Jangan Jadi Bangsa Brutal!!!

Deni Iskandar
Deni Iskandar

SEBAGAI negara multikultural, bangsa Indonesia seharusnya dapat memelihara perbedaan sebagai suatu keniscayaan, disadari atau tidak bangsa Indonesia dalam kehidupan bernegara sangatlah heterogen, hal ini dapat kita lihat dari berbagai aspek, baik aspek kebahasaan, kebudayaan, etnis, suku, maupun Agama.

Dalam negara multikultural, bangsa Indonesia seharusnya tidak alergi dengan perbedaan, dan bisa lebih terbuka, dan toleran dalam menyikapi suatu perbedaan, disamping itu bangsa Indonesia juga harus memiliki cara pandang yang terbuka, toleran, dan plural dalam menyikapi dan merespon perbedaan, tiga hal inilah yang seharusnya menjadi penopang dasar kehidupan berbangsa dan bernegara di Indonesia, tiga poin ini kiranya tidaklah bertentangan dengan “Bhineka Tunggal Ika” yang di jadikan sebagai falsafah negara.

Jika tiga poin yang telah di sebutkan di atas dapat di miliki oleh bangsa Indonesia,  maka niscaya kehidupan berbangsa dan bernegara di Indonesia akan berjalan dengan baik dan sesuai dengan ajaran negara kita sebagaimana  yang tertera dalam Pancasila dan UUD 1945.

Dalam kehidupan berbangsa dan bernegara di Indonesia, nilai-nilai kebangsaan kita memiliki titik temu dengan nilai-nilai yang terkandung dalam ajaran agama, baik agama Hindu, Buddha, Kristen, Protestan, Khonghucu, maupun Islam artinya kedua nilai tersebut memiliki keselarasan dengan nilai-nilai kebangsaan kita yang tertera dalam Pancasila dan UUD yang telah di cetuskan oleh para founding kita dan di jadikan sebagai dasar hukum.

Selain itu Indonesia juga di sebut sebagai negara hukum dalam hal ini hukum yang di gunakan bukanlah hukum agama, melainkan hukum negara yakni Pancasila dan UUD yang telah di sepakati oleh Para founding kita di negeri ini.
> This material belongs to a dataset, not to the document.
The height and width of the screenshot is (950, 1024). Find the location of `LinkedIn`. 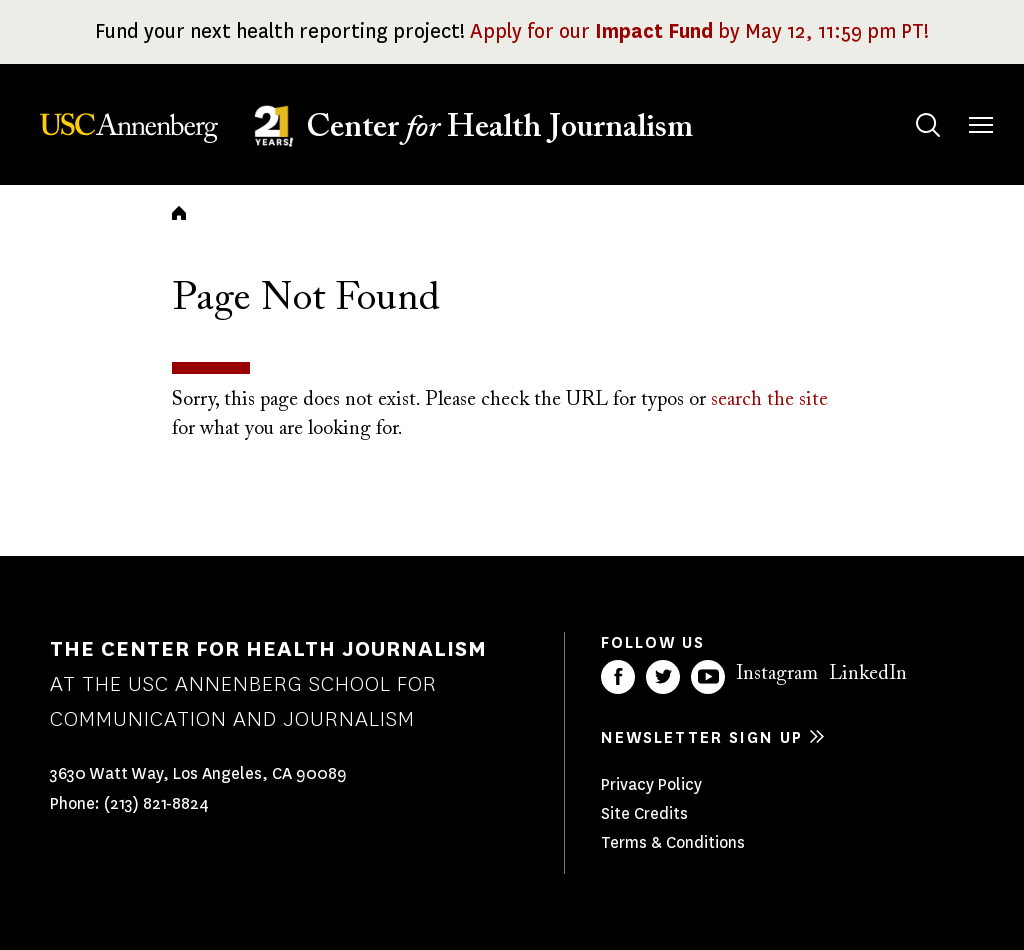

Disamping itu bangsa Indonesia juga merupakan bangsa uang bertuhan yang dalam hal ini menjung-jung tinggi nilai-nilai kamanusiaan dalam berbangsa dan bernegara.

Bangsa yang bertuhan, hal ini dapat di lihat dari semua penduduk yang memeluk agama dan aliran kepercayaan, meskipun begitu negara  Indonesia tidak di kategorisasikan sebagai negara “agama” melainkan negara “beragama” artinya negara kesatuan ini tidak menjadikan hukum agama sebagai hukum negara, akan tetapi pijakan hukum yang di gunakan di negeri multikultural ini adalah Pancasila dan UUD 1945.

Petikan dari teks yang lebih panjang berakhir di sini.